Following Citizens United v. Federal Election Commission, corporations and unions may sponsor political advertising that advocates the election or defeat of candidates with unlimited amounts of money, just like individual citizens. However, federal law and laws of some states still entirely prohibit corporations and unions from contributing money to candidates, and the Supreme Court has declined to review cases upholding these bans. In some states, corporations are generally allowed to contribute to candidates with certain exceptions such as government contractors, and courts find these bans narrowly tailored to prevent corruption or its appearance and compliant with the First Amendment.
But what happens when a state singles out an industry and prohibits such corporations from making contributions…just because?
That is the case behind a lawsuit I (with my organization, the Pillar of Law Institute) recently filed as co-counsel in Illinois on behalf of two Libertarian candidates seeking state office, Ball v. Madigan. The Libertarian Party unequivocally supports the legalization of recreational pharmaceuticals in its platform, but corporations participating in the nascent medical marijuana industry in Illinois cannot contribute to candidates and candidates cannot accept their contributions. Although medical marijuana cultivation and dispensary businesses are tightly regulated under Illinois law, other corporations operating under state license and regulation—including liquor, tobacco and pharmaceutical companies—may contribute up to $10,800 per candidate.

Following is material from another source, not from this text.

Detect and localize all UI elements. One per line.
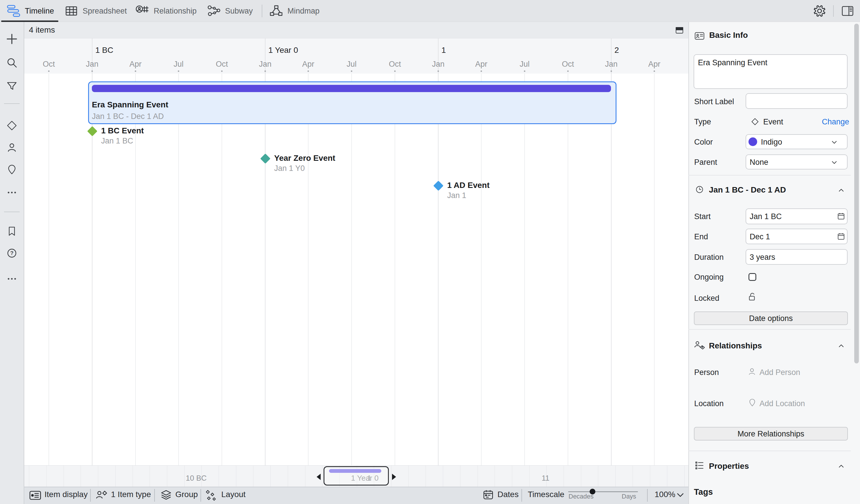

As we argue in our complaint, “there is no conceivable government interest to support a ban against one class of speakers speaking and associating.” However, we do not underestimate the ability of the Illinois Attorney General’s Office to offer one. The case law is sparse on this specific issue outside of government contracting, and the legislative history behind the statute offered no attempt to justify the ban. Shortly after we filed suit, NPR Illinois revealed in an interview with state representative Lou Lang (who sponsored the medical marijuana pilot bill) that “the contribution ban...was among a number of provisions meant to appease ‘conservative’ and ‘hesitant’ colleagues.” This is illuminating, but political expediency is not a compelling or important governmental interest that justifies censorship.
In an extensive piece in the New York Times this past weekend Nick Confessore detailed the rise of Illinois Governor Bruce Rauner, with the help of wealthy donors and ample self-funding. Professor Rick Hasen quipped that this indicates an “emerging plutocracy” in Illinois. Rhetoric behind calls for campaign finance regulation will remain as bombastic, in no small part because such rhetoric is so effective. But when rhetoric meets reality and campaign finance platitudes become law, the results are no less concerning than the problems reform sets out to solve. If Illinois can indeed implement wildly uneven political contribution caps based on nothing more than polls or politicians’ whims, how does this benefit democracy? If the First and Fourteenth Amendments do not provide a bulwark against this discrimination (after all, we are told, “money is not speech”), what does? What are we to make of corporate bans that single out industries that are not established or powerful, but are the exact opposite?
Ball v. Madigan is a case that is about as cut-and-dry as First Amendment challenges get. But the principle beneath the case, free speech, is far from universally accepted or respected. Too often, campaign finance laws serve little more than to shut up speakers who do not threaten to bring corruption to the political process, but merely disruption to the status quo. Rebuking and preventing such efforts should not be the exclusive province of First Amendment attorneys and courts, but facets of any serious campaign finance reform effort.